To identify the transmission patterns and risk group dynamics of HIV-1 CRF08_BC, we used a Bayesian discrete trait analyses (DTA) for two trait types (sampling location, and risk group), as implemented in BEAST v1.10.4 [37]. For sampling location trait, there were 5 states: Gansu, Guangdong, Guangxi, Myanmar, and Yunnan. For the risk group trait, given that the sexual undescribed (SU) risk group being a code for either Hetero or ‘men who have sex with men’ (MSM), we parameterized SU as an ambiguity code for either Hetero or MSM. Therefore, for the risk group trait, there were two schemes of 4 states: Hetero, IDU, MB, and SU for ‘scheme1’, and Hetero, IDU, MB, and MSM for ‘scheme2’. We used the posterior distribution of trees generated from the best model combination determined by PS and SS comparison after discarding the first 10% as burn-in using LogCombiner v1.10.4 [46], as empirical trees. The reconstruction of ancestral states at internal nodes was performed using an asymmetric substitution model [50]. We performed Bayesian stochastic search variable selection (BSSVS) to simultaneously determine which migration rates are zero depending on the evidence in the data and to efficiently infer ancestral states, in addition to providing a Bayes factor support to identify significant non-zero migration rates [50]. The expected number of DTA transitions (known as Markov jumps) between states was estimated using a robust counting approach [51]. Each log file generated by BEAST v1.10.4 [37] was inspected to confirm that ESSs for all relevant parameters were at least 200 using Tracer v1.7.2 [46]. We used TreeAnnotator v1.10.4 to summarize maximum clade credibility (MCC) trees after discarding the first 10% as burn-in [46]. The MCC trees were visualized and annotated using FigTree v1.4.4 (http://tree.bio.ed.ac.uk/software/figtree/). Very strong supported (Bayes factor >150) transition events were visualized using flumap.blue (https://flowmap.blue).

Results

Demographic characteristics and clock-like signal analysis of HIV-1 CRF08_BC

The samples of ‘full28’ were primarily from Yunnan Province (19/28, 67.86%) and from the IDU risk group (19/28, 67.86%), as shown in S1 Fig. For ‘full28’, GTR+Γ4+I was selected as the best-fit model under the three substitution schemes (24 candidate models) in jModelTest v2.1.10 [30] according to the four model selection methods (AIC, AICc, BIC, and DT), and was used in subsequent phylogenetic analyses.

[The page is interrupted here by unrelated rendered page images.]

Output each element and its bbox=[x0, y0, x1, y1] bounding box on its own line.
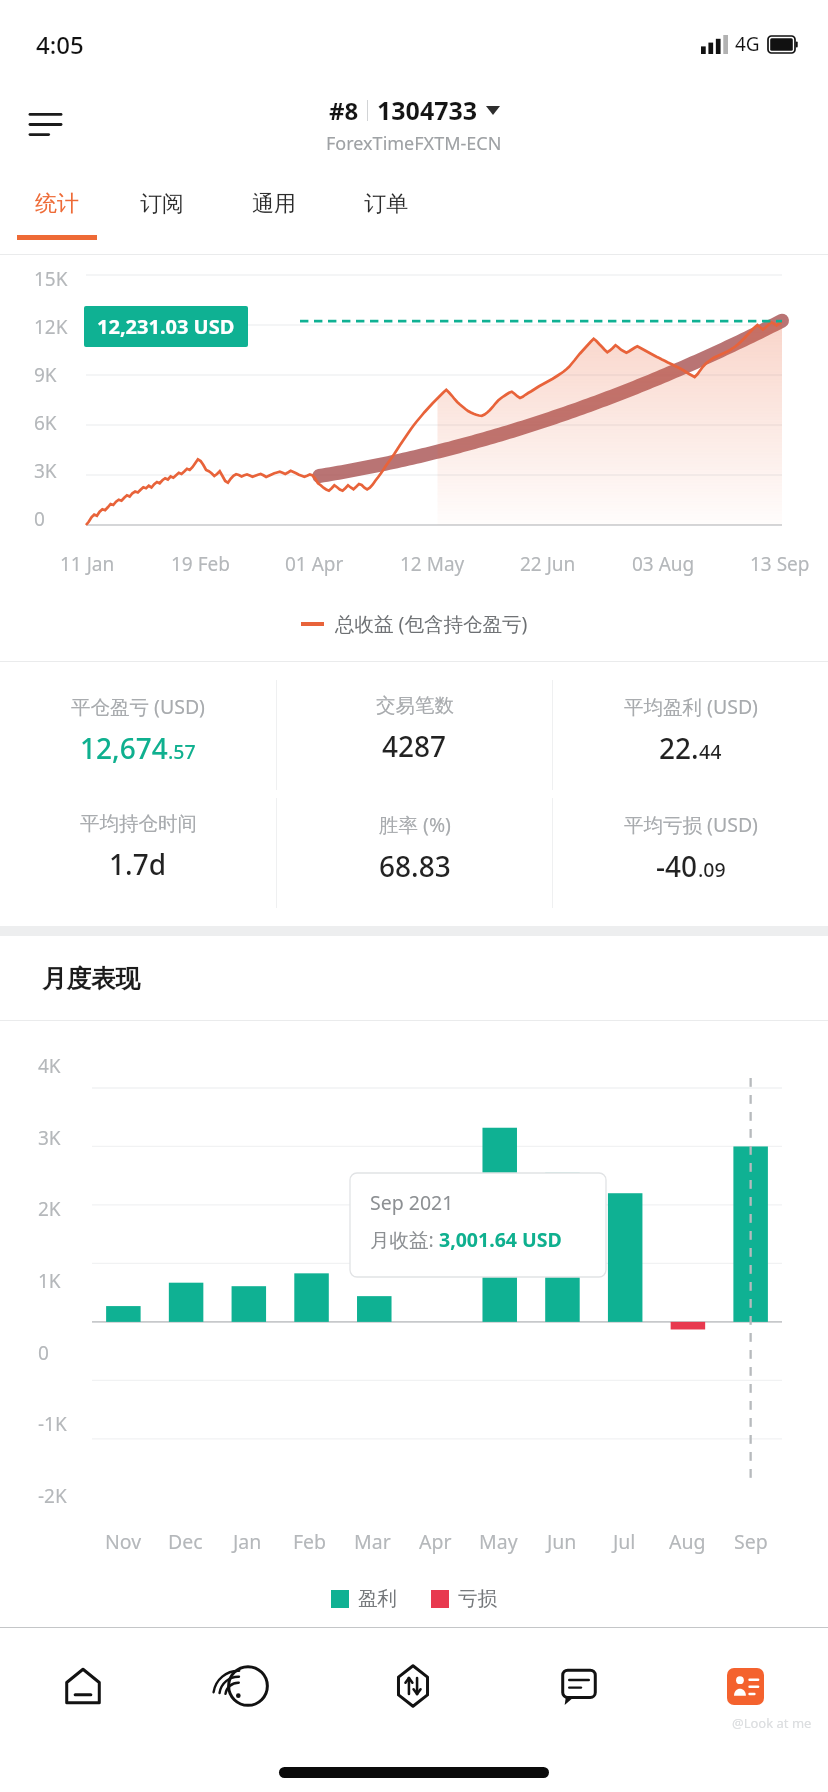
staticText: -2K bbox=[38, 1483, 67, 1509]
staticText: 2K bbox=[38, 1196, 61, 1222]
button[interactable]: 通用 bbox=[218, 168, 330, 254]
staticText: 订阅 bbox=[140, 190, 184, 218]
staticText: -1K bbox=[38, 1411, 67, 1437]
staticText: Nov bbox=[105, 1528, 142, 1555]
staticText: 12,231.03 USD bbox=[97, 313, 235, 340]
staticText: 月度表现 bbox=[42, 963, 140, 994]
staticText: 15K bbox=[34, 266, 68, 292]
button[interactable]: Menu bbox=[16, 95, 74, 153]
button[interactable]: 胜率 (%) bbox=[277, 798, 552, 908]
button[interactable]: 平均盈利 (USD) bbox=[553, 680, 828, 790]
staticText: #8 bbox=[329, 94, 359, 127]
staticText: Mar bbox=[354, 1528, 391, 1555]
staticText: 1304733 bbox=[377, 93, 478, 127]
staticText: 3,001.64 USD bbox=[439, 1226, 562, 1253]
staticText: 01 Apr bbox=[285, 551, 344, 577]
staticText: 1K bbox=[38, 1268, 61, 1294]
button[interactable]: 平均持仓时间 bbox=[0, 798, 276, 908]
staticText: Feb bbox=[293, 1528, 327, 1555]
staticText: ForexTimeFXTM-ECN bbox=[326, 131, 502, 156]
staticText: @Look at me bbox=[732, 1714, 812, 1732]
button[interactable]: Accounts bbox=[662, 1628, 828, 1744]
staticText: 统计 bbox=[35, 190, 79, 218]
staticText: 4K bbox=[38, 1053, 61, 1079]
button[interactable]: 统计 bbox=[8, 168, 106, 254]
staticText: 68.83 bbox=[379, 847, 451, 885]
staticText: -40 bbox=[656, 847, 698, 885]
staticText: 03 Aug bbox=[632, 551, 695, 577]
staticText: 4G bbox=[735, 31, 760, 57]
button[interactable]: Messages bbox=[496, 1628, 662, 1744]
staticText: Aug bbox=[669, 1528, 706, 1555]
staticText: Jul bbox=[613, 1528, 636, 1555]
staticText: 总收益 (包含持仓盈亏) bbox=[335, 610, 528, 637]
button[interactable]: 订单 bbox=[330, 168, 442, 254]
staticText: 12K bbox=[34, 314, 68, 340]
staticText: 平仓盈亏 (USD) bbox=[71, 693, 205, 720]
staticText: Sep bbox=[734, 1528, 768, 1555]
staticText: Jan bbox=[233, 1528, 262, 1555]
staticText: May bbox=[479, 1528, 518, 1555]
staticText: 12 May bbox=[400, 551, 465, 577]
staticText: Dec bbox=[168, 1528, 203, 1555]
staticText: 11 Jan bbox=[60, 551, 115, 577]
button[interactable]: 交易笔数 bbox=[277, 680, 552, 790]
staticText: 月收益: bbox=[370, 1226, 439, 1253]
button[interactable]: 平仓盈亏 (USD) bbox=[0, 680, 276, 790]
staticText: 19 Feb bbox=[171, 551, 230, 577]
staticText: 平均盈利 (USD) bbox=[624, 693, 758, 720]
button[interactable]: 订阅 bbox=[106, 168, 218, 254]
staticText: 平均亏损 (USD) bbox=[624, 811, 758, 838]
staticText: 3K bbox=[34, 458, 57, 484]
staticText: Apr bbox=[419, 1528, 452, 1555]
staticText: .57 bbox=[168, 738, 196, 765]
staticText: 平均持仓时间 bbox=[80, 811, 197, 836]
staticText: 6K bbox=[34, 410, 57, 436]
staticText: 0 bbox=[38, 1340, 49, 1366]
staticText: 13 Sep bbox=[750, 551, 810, 577]
staticText: 12,674 bbox=[80, 729, 168, 767]
staticText: 盈利 bbox=[358, 1586, 397, 1611]
button[interactable]: 平均亏损 (USD) bbox=[553, 798, 828, 908]
button[interactable]: Home bbox=[0, 1628, 165, 1744]
staticText: 亏损 bbox=[458, 1586, 497, 1611]
button[interactable]: Trade bbox=[330, 1628, 496, 1744]
staticText: 0 bbox=[34, 506, 45, 532]
staticText: 44 bbox=[699, 738, 722, 765]
staticText: 订单 bbox=[364, 190, 408, 218]
staticText: Sep 2021 bbox=[370, 1189, 454, 1216]
staticText: 22. bbox=[659, 729, 699, 767]
staticText: 3K bbox=[38, 1125, 61, 1151]
button[interactable]: Signals bbox=[165, 1628, 330, 1744]
button[interactable]: #8 bbox=[326, 93, 502, 156]
staticText: 9K bbox=[34, 362, 57, 388]
staticText: .09 bbox=[698, 856, 726, 883]
staticText: 通用 bbox=[252, 190, 296, 218]
staticText: 交易笔数 bbox=[376, 693, 454, 718]
staticText: 胜率 (%) bbox=[379, 811, 451, 838]
staticText: 4287 bbox=[382, 727, 447, 765]
staticText: 4:05 bbox=[36, 28, 84, 61]
staticText: 1.7d bbox=[109, 845, 167, 883]
staticText: Jun bbox=[547, 1528, 577, 1555]
staticText: 22 Jun bbox=[520, 551, 576, 577]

Clock-like signal, ML, and time-scaled phylogenetic analyses of HIV-1 CRF08_BC

ML phylogenetic tree of ‘full28’ showed that all samples from Guangxi Province collected from IDU formed a distinct monophyletic cluster (bootstrap value = 94.1%). The reconstruction also showed that all samples from Myanmar collected from IDU formed a monophyletic cluster with lower bootstrap support (bootstrap value = 40.4%) (Fig 1). We estimated that ‘full28’ had a relatively strong positive temporal signal (R2 = 0.35; correlation coefficient = 0.59) based on linear regression analysis using TempEst v1.5.3 [35] (S2 Fig), even with the limited number of genomes available (S1 Fig). Based on the root-to-tip analysis assuming a strict molecular clock, we estimated the evolutionary rate for the near-complete genome of HIV-1 CRF08_BC to be 4.61 × 10−3 substitutions per site per year and the TMRCA of HIV-1 CRF08_BC to be at 10 March 1989.

thumbnail
Download:
Fig 1. Evolutionary and spatio-temporal history of HIV-1 CRF08_BC.

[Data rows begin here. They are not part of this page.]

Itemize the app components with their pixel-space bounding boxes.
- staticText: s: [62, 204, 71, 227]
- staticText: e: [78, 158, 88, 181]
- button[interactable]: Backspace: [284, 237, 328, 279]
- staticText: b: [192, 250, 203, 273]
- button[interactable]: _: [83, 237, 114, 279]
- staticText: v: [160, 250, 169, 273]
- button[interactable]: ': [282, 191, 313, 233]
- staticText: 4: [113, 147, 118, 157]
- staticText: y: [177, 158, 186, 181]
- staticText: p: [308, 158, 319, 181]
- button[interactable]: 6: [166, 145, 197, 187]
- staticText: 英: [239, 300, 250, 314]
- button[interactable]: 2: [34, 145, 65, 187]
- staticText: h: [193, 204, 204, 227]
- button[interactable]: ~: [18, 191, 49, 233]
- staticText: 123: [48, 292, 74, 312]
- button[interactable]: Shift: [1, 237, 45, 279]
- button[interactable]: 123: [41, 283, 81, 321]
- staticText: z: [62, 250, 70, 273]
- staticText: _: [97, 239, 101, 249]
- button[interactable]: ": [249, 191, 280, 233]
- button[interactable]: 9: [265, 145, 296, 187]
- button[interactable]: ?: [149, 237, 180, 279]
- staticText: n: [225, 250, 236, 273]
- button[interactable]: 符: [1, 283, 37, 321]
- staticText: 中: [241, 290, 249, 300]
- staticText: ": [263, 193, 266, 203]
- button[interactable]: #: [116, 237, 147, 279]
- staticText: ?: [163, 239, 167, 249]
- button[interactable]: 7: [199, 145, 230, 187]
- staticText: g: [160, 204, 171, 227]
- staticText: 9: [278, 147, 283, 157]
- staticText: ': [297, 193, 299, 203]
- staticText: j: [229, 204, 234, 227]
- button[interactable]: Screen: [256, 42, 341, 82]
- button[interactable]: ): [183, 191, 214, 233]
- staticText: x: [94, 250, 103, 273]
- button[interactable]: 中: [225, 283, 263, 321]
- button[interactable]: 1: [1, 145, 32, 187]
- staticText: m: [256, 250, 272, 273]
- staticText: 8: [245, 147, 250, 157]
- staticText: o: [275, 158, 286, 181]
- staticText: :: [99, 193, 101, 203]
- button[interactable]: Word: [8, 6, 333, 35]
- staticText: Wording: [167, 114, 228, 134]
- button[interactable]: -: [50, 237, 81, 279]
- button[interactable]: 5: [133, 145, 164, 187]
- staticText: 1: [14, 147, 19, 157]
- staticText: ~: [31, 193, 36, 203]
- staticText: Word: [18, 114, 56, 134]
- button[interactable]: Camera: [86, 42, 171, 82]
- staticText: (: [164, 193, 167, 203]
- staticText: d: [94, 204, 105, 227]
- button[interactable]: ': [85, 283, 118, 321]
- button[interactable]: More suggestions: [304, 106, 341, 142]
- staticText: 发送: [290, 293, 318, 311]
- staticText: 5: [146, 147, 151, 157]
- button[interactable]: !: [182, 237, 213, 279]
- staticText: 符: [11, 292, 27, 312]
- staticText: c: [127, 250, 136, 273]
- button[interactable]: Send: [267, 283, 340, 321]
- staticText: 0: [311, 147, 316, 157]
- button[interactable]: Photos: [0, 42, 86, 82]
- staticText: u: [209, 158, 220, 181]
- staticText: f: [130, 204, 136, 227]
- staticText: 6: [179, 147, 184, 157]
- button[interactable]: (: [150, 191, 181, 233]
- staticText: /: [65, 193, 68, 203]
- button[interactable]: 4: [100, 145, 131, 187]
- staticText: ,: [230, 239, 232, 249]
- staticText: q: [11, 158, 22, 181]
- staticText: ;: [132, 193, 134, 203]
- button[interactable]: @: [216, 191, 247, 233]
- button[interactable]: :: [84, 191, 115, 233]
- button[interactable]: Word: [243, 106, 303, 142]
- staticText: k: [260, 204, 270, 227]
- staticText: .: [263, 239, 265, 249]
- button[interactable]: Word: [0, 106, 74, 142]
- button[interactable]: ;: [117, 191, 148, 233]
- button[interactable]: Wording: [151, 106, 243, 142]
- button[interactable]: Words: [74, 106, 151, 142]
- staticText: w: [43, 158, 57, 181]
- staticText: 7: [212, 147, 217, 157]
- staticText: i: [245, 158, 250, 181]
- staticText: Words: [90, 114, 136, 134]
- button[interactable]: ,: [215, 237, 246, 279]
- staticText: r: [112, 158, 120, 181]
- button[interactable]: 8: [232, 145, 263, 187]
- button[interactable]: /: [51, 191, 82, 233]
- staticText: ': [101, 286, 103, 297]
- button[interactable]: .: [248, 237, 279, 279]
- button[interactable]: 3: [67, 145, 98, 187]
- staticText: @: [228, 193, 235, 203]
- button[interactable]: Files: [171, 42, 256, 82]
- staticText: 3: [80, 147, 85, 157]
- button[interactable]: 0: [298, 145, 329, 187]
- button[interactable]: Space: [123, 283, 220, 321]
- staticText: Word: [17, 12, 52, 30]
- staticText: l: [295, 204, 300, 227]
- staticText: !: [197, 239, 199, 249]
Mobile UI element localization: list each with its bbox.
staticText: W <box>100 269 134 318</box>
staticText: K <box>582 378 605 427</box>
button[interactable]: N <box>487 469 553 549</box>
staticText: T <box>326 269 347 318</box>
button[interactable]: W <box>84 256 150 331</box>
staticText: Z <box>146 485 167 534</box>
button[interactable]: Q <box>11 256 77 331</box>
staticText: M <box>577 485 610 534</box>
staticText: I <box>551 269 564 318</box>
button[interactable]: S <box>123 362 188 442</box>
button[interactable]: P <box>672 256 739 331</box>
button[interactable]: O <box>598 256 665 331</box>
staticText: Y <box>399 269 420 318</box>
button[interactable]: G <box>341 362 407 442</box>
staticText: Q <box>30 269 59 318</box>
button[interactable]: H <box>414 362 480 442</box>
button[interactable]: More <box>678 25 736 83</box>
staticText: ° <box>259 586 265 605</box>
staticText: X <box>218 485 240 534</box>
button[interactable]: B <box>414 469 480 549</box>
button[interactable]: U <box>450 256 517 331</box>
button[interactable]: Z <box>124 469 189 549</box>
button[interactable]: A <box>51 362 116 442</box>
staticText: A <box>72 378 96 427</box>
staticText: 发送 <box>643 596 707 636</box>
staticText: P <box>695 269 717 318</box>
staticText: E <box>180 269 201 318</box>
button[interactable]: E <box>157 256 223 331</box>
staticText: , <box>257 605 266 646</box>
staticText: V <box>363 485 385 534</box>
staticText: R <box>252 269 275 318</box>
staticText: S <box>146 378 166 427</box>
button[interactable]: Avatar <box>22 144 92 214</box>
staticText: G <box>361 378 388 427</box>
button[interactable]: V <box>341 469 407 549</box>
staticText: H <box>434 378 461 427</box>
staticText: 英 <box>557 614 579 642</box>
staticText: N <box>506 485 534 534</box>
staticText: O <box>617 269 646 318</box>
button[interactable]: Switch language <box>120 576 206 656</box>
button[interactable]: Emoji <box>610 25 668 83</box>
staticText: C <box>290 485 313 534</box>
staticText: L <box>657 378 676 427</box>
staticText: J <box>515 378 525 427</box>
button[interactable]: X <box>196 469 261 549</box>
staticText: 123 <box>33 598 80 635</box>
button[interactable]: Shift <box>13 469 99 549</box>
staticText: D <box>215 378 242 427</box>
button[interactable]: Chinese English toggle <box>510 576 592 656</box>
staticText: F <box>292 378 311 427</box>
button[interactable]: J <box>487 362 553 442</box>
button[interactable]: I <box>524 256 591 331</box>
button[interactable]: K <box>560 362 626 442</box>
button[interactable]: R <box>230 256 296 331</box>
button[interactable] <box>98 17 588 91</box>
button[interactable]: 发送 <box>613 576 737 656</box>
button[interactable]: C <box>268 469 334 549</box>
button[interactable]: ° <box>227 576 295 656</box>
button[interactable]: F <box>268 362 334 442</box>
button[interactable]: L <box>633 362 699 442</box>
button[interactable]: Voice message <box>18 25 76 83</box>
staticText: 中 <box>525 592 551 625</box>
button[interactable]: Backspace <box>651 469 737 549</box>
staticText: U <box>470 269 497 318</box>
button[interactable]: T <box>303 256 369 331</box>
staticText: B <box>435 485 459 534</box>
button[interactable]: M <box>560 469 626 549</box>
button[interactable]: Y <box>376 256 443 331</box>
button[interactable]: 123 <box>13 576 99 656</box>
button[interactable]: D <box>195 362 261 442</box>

Maximum-likelihood phylogenetic tree of HIV-1 CRF08_BC for ‘full28’. Tip colors indicate sampling locations and heatmap colors indicate different risk groups (A). Map depicts number of sequences collected per location (B). Timeline depicting number of sequences collected per location over time (C). Figure developed and adapted from Microreact34. The maps shown in the figure are public domain maps from https://www.openstreetmap.org/about.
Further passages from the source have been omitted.